Return on Investment is traditionally defined as a profitability measure of the financial gain or loss generated on a financial investment, relative to the amount of money invested. This is often represented by the following formula:
ROI = (Net Profit / Cost of Investment) X 100
In terms of government investment in management solutions, ROI is often used to evaluate the efficiency of a financial investment.
Engineering, Maintenance Operations and Public Works departments are not in the business of generating financial revenue and profits from their operations. The exception is enterprise fund agencies, which do generate revenue, but their main motivation is not financial profit. For this discussion, we will assume that they fall under the same category as a general fund operation.
Not all ROI is created equal
In traditional ROI calculations, this is often done in monetary units (i.e. US dollars, UK pounds, EU euros, etc.). Without a historical baseline to benchmark the performance of your investment, calculations aren’t as black and white.
Therefore, a new way of looking at ROI for investments in management solution technologies and services (like those provided by VUEWorks®) must be re-imagined and redefined.
Because traditional ROI is often used to evaluate the efficiency of a financial investment, we can start by shifting focus from the ‘financial investment’ portion of the formula to the ‘evaluate the efficiencies’ portion. This is a trend that public infrastructure agencies have been dealing with for the last five decades: doing more with less through efficiency gains in re-engineered processes. Through the use of evolving technologies, many agencies are now able manage data – that in turn helps manage their processes and limited resources in a more results-oriented and efficient manner.

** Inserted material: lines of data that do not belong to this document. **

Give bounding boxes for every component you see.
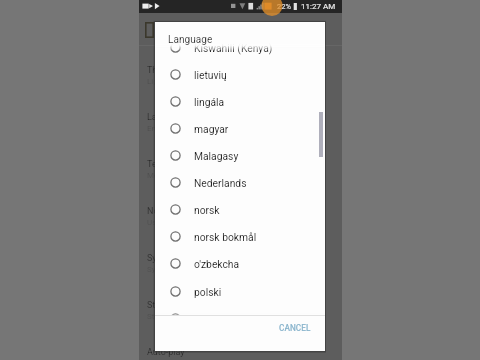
staticText: Nederlands	[194, 177, 247, 189]
other: Navigate up	[145, 22, 154, 38]
staticText: CANCEL	[279, 323, 311, 333]
button[interactable]: norsk	[155, 196, 325, 223]
button[interactable]: Text size	[139, 154, 342, 201]
button[interactable]: Notifications	[139, 201, 342, 248]
staticText: 22%	[277, 2, 291, 11]
button[interactable]: CANCEL	[273, 317, 316, 339]
staticText: Storage used 124 MB	[147, 312, 224, 321]
staticText: Text size	[147, 159, 183, 170]
button[interactable]: Nederlands	[155, 169, 325, 196]
button[interactable]: Auto-play	[139, 342, 342, 360]
staticText: Storage	[147, 300, 178, 311]
staticText: lingála	[194, 96, 225, 108]
staticText: norsk bokmål	[194, 231, 257, 243]
button[interactable]: Theme	[139, 60, 342, 107]
button[interactable]: o'zbekcha	[155, 250, 325, 277]
button[interactable]: Language	[139, 107, 342, 154]
staticText: Theme	[147, 65, 175, 76]
button[interactable]: português	[155, 305, 325, 315]
staticText: Notifications	[147, 206, 199, 217]
staticText: Auto-play	[147, 347, 185, 358]
button[interactable]: polski	[155, 278, 325, 305]
button[interactable]: lietuvių	[155, 61, 325, 88]
button[interactable]: Kiswahili (Kenya)	[155, 41, 325, 61]
staticText: o'zbekcha	[194, 258, 240, 270]
button[interactable]: Malagasy	[155, 142, 325, 169]
staticText: polski	[194, 286, 222, 298]
staticText: norsk	[194, 204, 220, 216]
staticText: magyar	[194, 123, 229, 135]
staticText: Kiswahili (Kenya)	[194, 42, 273, 54]
staticText: Sync frequency	[147, 253, 209, 264]
staticText: 11:27 AM	[301, 2, 336, 11]
button[interactable]: Sync frequency	[139, 248, 342, 295]
staticText: Use the phone setting	[147, 218, 225, 227]
staticText: Sync every 4 hours	[147, 265, 214, 274]
button[interactable]: magyar	[155, 115, 325, 142]
button[interactable]: norsk bokmål	[155, 223, 325, 250]
staticText: Language	[147, 112, 187, 123]
staticText: English	[147, 124, 173, 133]
button[interactable]: Storage	[139, 295, 342, 342]
staticText: Malagasy	[194, 150, 239, 162]
staticText: lietuvių	[194, 69, 227, 81]
staticText: Light	[147, 77, 165, 86]
button[interactable]: lingála	[155, 88, 325, 115]
staticText: Medium	[147, 171, 177, 180]
staticText: Language	[168, 34, 213, 46]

If an agency can start answering questions like the following, they can start to qualify the benefits of their investment, providing a non-traditional form of ROI.

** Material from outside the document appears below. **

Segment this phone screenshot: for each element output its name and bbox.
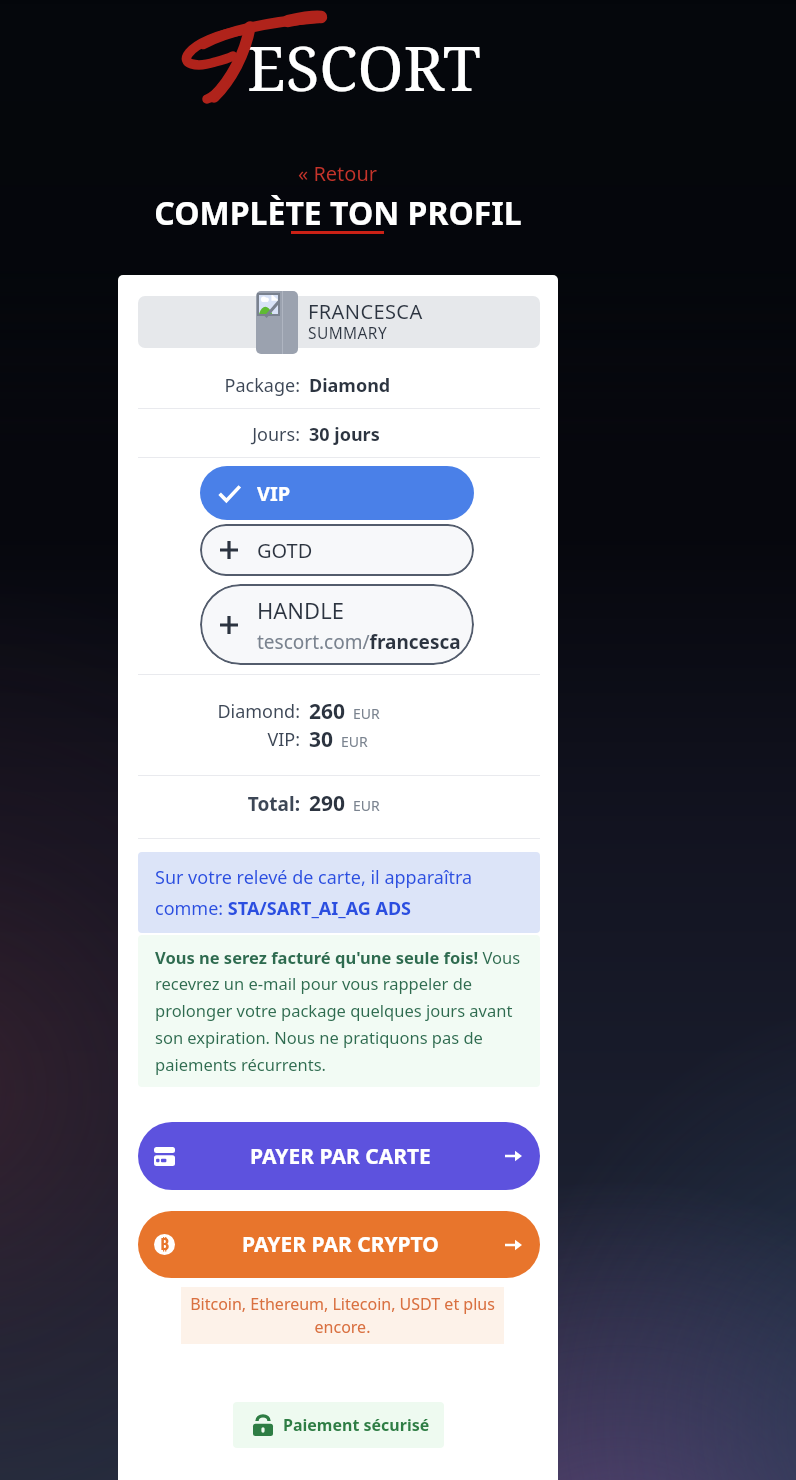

Some of these questions may include:
- Are we doing more work per FTE (full-time equivalent) per day than prior to our investment?
- Are we able to do more work with less, or the same amount of time and resources as before?

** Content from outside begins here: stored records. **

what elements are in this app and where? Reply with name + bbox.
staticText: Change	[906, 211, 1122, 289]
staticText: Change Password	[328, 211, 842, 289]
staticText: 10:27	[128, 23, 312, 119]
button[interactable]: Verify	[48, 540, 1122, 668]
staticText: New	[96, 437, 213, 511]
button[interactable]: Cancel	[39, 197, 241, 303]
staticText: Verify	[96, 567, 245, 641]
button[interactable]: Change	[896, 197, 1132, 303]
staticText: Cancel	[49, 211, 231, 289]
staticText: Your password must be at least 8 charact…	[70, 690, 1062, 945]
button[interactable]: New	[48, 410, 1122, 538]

- Are we seeing a shift from the amount of reactive work orders versus proactive preventative maintenance work orders we perform?
- Is the number of requests for service we handle on a daily, weekly and monthly basis being brought to closure sooner?
- Are we able to provide the right information in a timely manner from the new system than we were able to prior?
- Are we touching, inspecting and maintaining more individual assets more frequently with the new system? Are we able to replace more critical traffic signs per year because of better data provided by the new system?
- Is the system helping the agency comply with a mandatory regulation or reporting requirement?
A positive response to these and other similar questions is a clear indication that you are experiencing a positive Return On Investment. The difficult challenge then becomes converting efficiency gains into a monetary value.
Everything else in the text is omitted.